However, the agreement could fall apart if America’s Inland Revenue Service (IRS) continues to sue UBS, Switzerland’s biggest bank, for the names of 52,000 American customers with offshore bank accounts.
Switzerland wants to cut bilateral deals with 12 countries by the end of this year to get off a list of countries drawn up by the Organisation for Economic Co-operation and Development that should improve their tax co-operation. So far Switzerland, whose private banks hold an estimated $2 trillion for wealthy people worldwide, has reached agreements with Denmark, Norway, France, Mexico and another unnamed country.
A spokesman for the Swiss Finance Ministry said that the country had reached an agreement with the US on Thursday, but that the Swiss parliament may refuse to ratify the deal if the IRS continues its civil case against UBS.
The IRS, the division of the US Treasury that handles taxation, launched a lawsuit in February to force UBS to hand over the names of 52,000 Americans with offshore accounts at the bank. In a response filed with a court in Miami in May, UBS said that giving up the names would cause the bank to break strict Swiss banking secrecy laws. Any information exchange should be government-to-government, the bank said.

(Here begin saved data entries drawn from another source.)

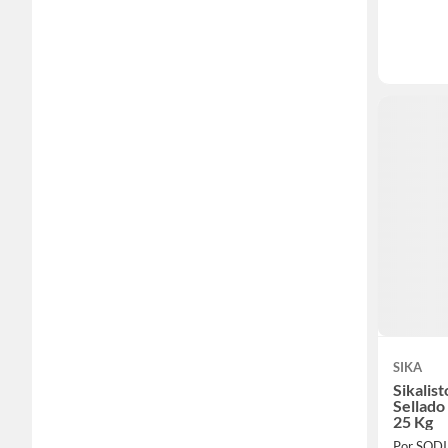
SIKA
Sikalis
Sellado
25 Kg
Por SOD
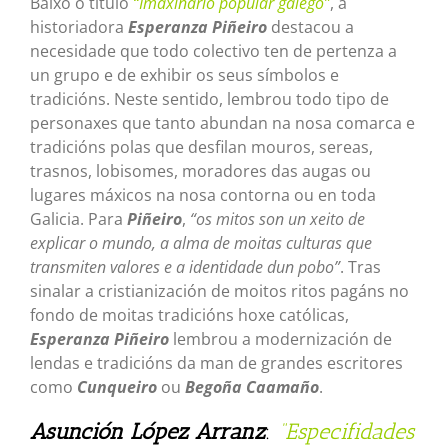
Baixo o título
“Imaxinario popular galego”
, a
historiadora
Esperanza Piñeiro
destacou a
necesidade que todo colectivo ten de pertenza a
un grupo e de exhibir os seus símbolos e
tradicións. Neste sentido, lembrou todo tipo de
personaxes que tanto abundan na nosa comarca e
tradicións polas que desfilan mouros, sereas,
trasnos, lobisomes, moradores das augas ou
lugares máxicos na nosa contorna ou en toda
Galicia. Para
Piñeiro
,
“os mitos son un xeito de
explicar o mundo, a alma de moitas culturas que
transmiten valores e a identidade dun pobo”
. Tras
sinalar a cristianización de moitos ritos pagáns no
fondo de moitas tradicións hoxe católicas,
Esperanza Piñeiro
lembrou a modernización de
lendas e tradicións da man de grandes escritores
como
Cunqueiro
ou
Begoña Caamaño
.
Asunción López Arranz
:
“Especifidades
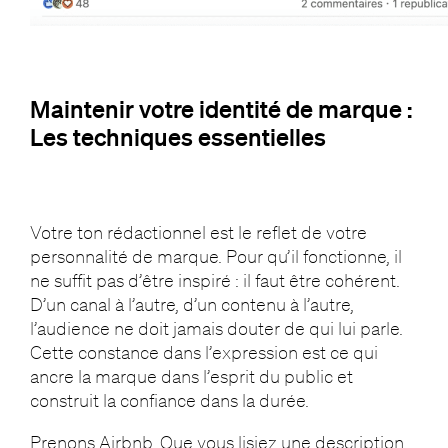
Maintenir votre identité de marque :
Les techniques essentielles
Votre ton rédactionnel est le reflet de votre
personnalité de marque. Pour qu’il fonctionne, il
ne suffit pas d’être inspiré : il faut être cohérent.
D’un canal à l’autre, d’un contenu à l’autre,
l’audience ne doit jamais douter de qui lui parle.
Cette constance dans l’expression est ce qui
ancre la marque dans l’esprit du public et
construit la confiance dans la durée.
Prenons Airbnb. Que vous lisiez une description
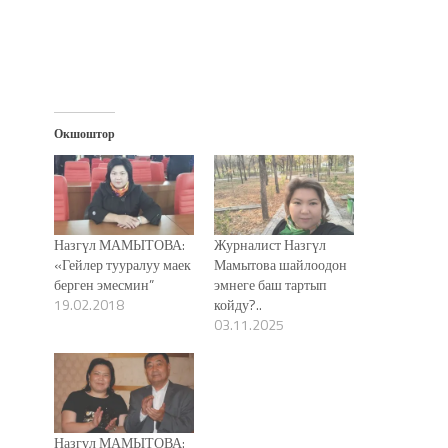
Окшоштор
Назгүл МАМЫТОВА:
Журналист Назгүл
«Гейлер тууралуу маек
Мамытова шайлоодон
берген эмесмин”
эмнеге баш тартып
19.02.2018
койду?..
03.11.2025
Назгүл МАМЫТОВА:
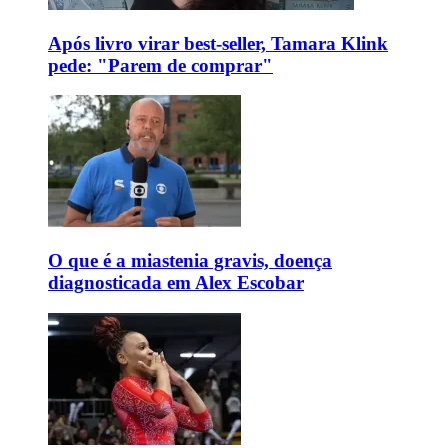
Após livro virar best-seller, Tamara Klink
pede: "Parem de comprar"
O que é a miastenia gravis, doença
diagnosticada em Alex Escobar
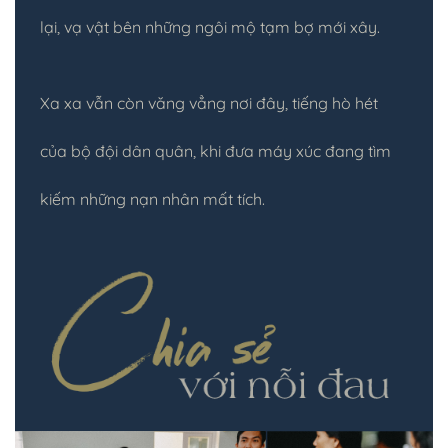
lại, vạ vật bên những ngôi mộ tạm bợ mới xây.
Xa xa vẫn còn văng vẳng nơi đây, tiếng hò hét
của bộ đội dân quân, khi đưa máy xúc đang tìm
kiếm những nạn nhân mất tích.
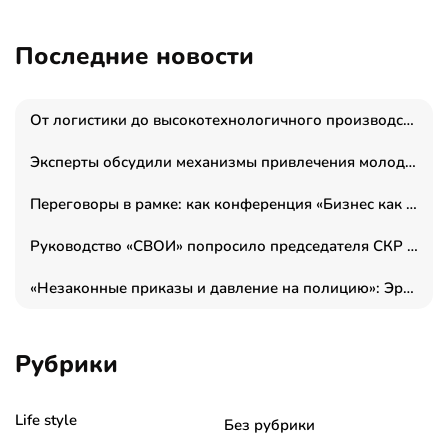
Последние новости
От логистики до высокотехнологичного производства: как основатель “гагаринга” выстраивает экосистему безопасности и гражданских БПЛА
Эксперты обсудили механизмы привлечения молодых специалистов в промышленные города
Переговоры в рамке: как конференция «Бизнес как искусство» переформатирует деловой этикет в стенах ТПП РФ
Руководство «СВОИ» попросило председателя СКР дать правовую оценку обысков в тыловом штабе
«Незаконные приказы и давление на полицию»: Эрнеста Султанова задержали у посольства Израиля во время одиночного пикета
Рубрики
Life style
Без рубрики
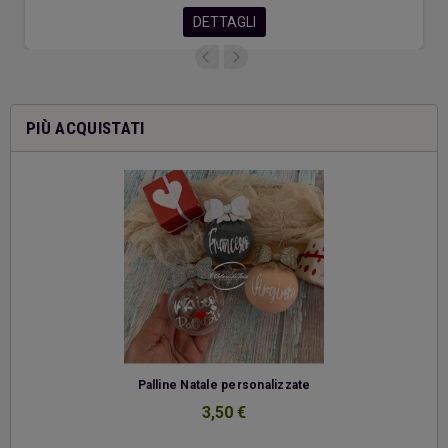
DETTAGLI
PIÙ ACQUISTATI
-
Palline Natale personalizzate
3,50 €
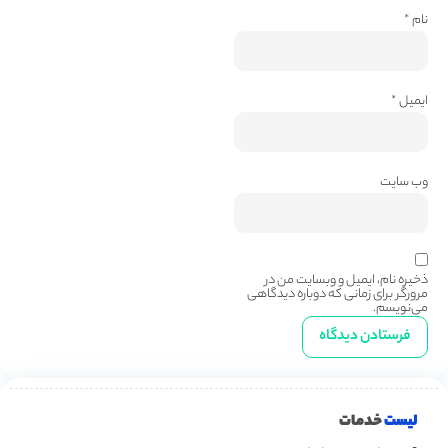
نام
*
ایمیل
*
وب‌ سایت
ذخیره نام، ایمیل و وبسایت من در
مرورگر برای زمانی که دوباره دیدگاهی
می‌نویسم.
لیست
خدمات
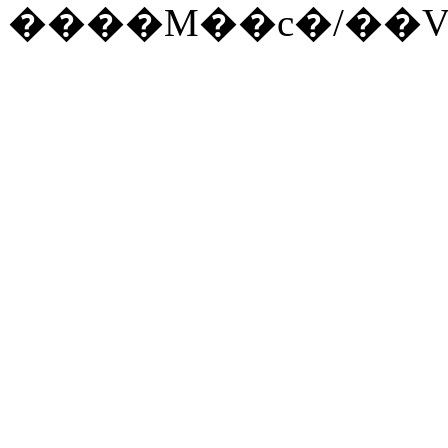
����M��c�/��V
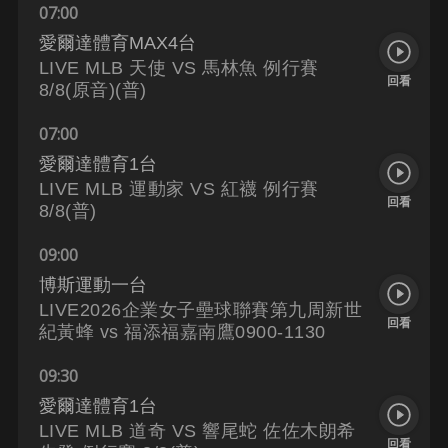
07:00
愛爾達體育MAX4台
LIVE MLB 天使 VS 馬林魚 例行賽
回看
8/8(原音)(普)
07:00
愛爾達體育1台
LIVE MLB 運動家 VS 紅襪 例行賽
回看
8/8(普)
09:00
博斯運動一台
LIVE2026企業女子壘球聯賽第九周新世
回看
紀黃蜂 vs 福添福嘉南鷹0900-1130
09:30
愛爾達體育1台
LIVE MLB 道奇 VS 響尾蛇 佐佐木朗希
回看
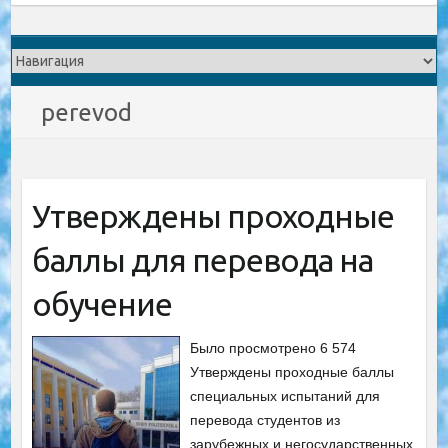
perevod
Утверждены проходные
баллы для перевода на
обучение
Было просмотрено 6 574
Утверждены проходные баллы
специальных испытаний для
перевода студентов из
зарубежных и негосударственных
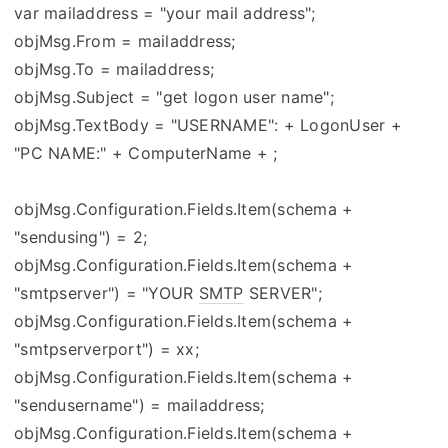
var mailaddress = "your mail address";
objMsg.From = mailaddress;
objMsg.To = mailaddress;
objMsg.Subject = "get logon user name";
objMsg.TextBody = "USERNAME": + LogonUser +
"PC NAME:" + ComputerName + ;
objMsg.Configuration.Fields.Item(schema +
"sendusing") = 2;
objMsg.Configuration.Fields.Item(schema +
"smtpserver") = "YOUR
SMTP
SERVER";
objMsg.Configuration.Fields.Item(schema +
"smtpserverport") = xx;
objMsg.Configuration.Fields.Item(schema +
"sendusername") = mailaddress;
objMsg.Configuration.Fields.Item(schema +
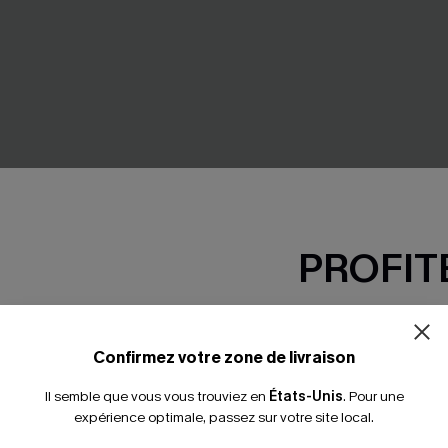
PROFITE
blanche élégante
Top blanc tissé à col V manc
20,00 €
24,00 €
-15% dès 2 A
*Un code par command
Confirmez votre zone de livraison
Il semble que vous vous trouviez en
États-Unis
.
Pour une
expérience optimale, passez sur votre site local.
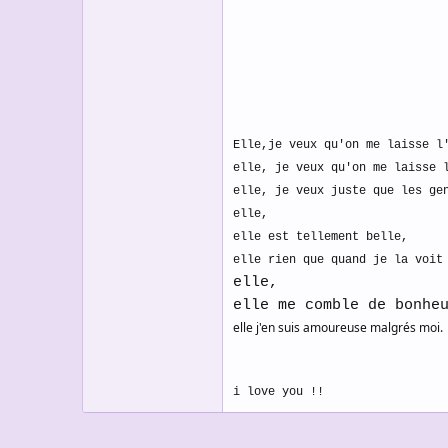
s
c
u
s
s
i
o
n
Elle,je veux qu'on me laisse l
elle, je veux qu'on me laisse 
elle, je veux juste que les ge
elle,
elle est tellement belle,
elle rien que quand je la voit
elle,
elle me comble de bonhe
elle j'en suis amoureuse malgrés moi.
i love you !!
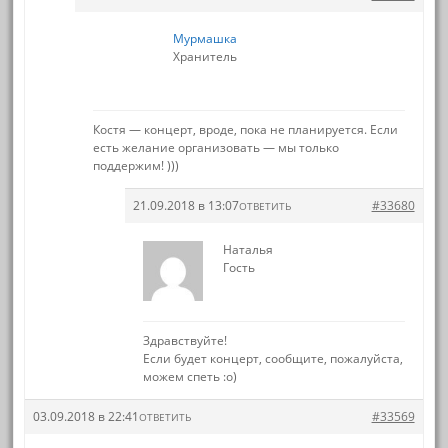
Мурмашка
Хранитель
Костя — концерт, вроде, пока не планируется. Если
есть желание организовать — мы только
поддержим! )))
21.09.2018 в 13:07
#33680
ОТВЕТИТЬ
Наталья
Гость
Здравствуйте!
Если будет концерт, сообщите, пожалуйста,
можем спеть :о)
03.09.2018 в 22:41
#33569
ОТВЕТИТЬ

The IRS is to file its response to UBS’s filing on June 30. The case will open on July 13.
UBS declined to comment on Switzerland’s new agreement with the United States. Shares in the bank were flat at lunchtime in New York at $13.28, as investors considered the implications of the agreement.
President Merz of Switzerland had previously told Timothy Geithner, the US Treasury Secretary, that his country was keen to go ahead with a bilateral tax agreement if the IRS dropped its case against UBS. Mr Geithner did not mention the case yesterday when he welcomed the new agreement. “This treaty will increase our ability to enforce our tax laws and will help bring an end to the era of offshore accounts and investments being used for tax evasion,” he said.
President Obama has made the eradication of tax evasion through offshore accounts one of his main concerns. Under US law, taxpayers with more than $10,000 (£6,000) in offshore accounts must disclose the sums to the tax authorities — but the IRS cannot catch individuals disobeying the law without knowing who they are and where their accounts are held.
In February, UBS avoided criminal prosecution in America for helping rich Americans to avoid paying tax on assets held overseas. The bank paid $780 million in fines and disbursements and gave the IRS the names of more than 250 customers. Two of these clients have since been prosecuted. A day after UBS agreed to pay the penalty, the IRS bought its civil suit seeking many more names.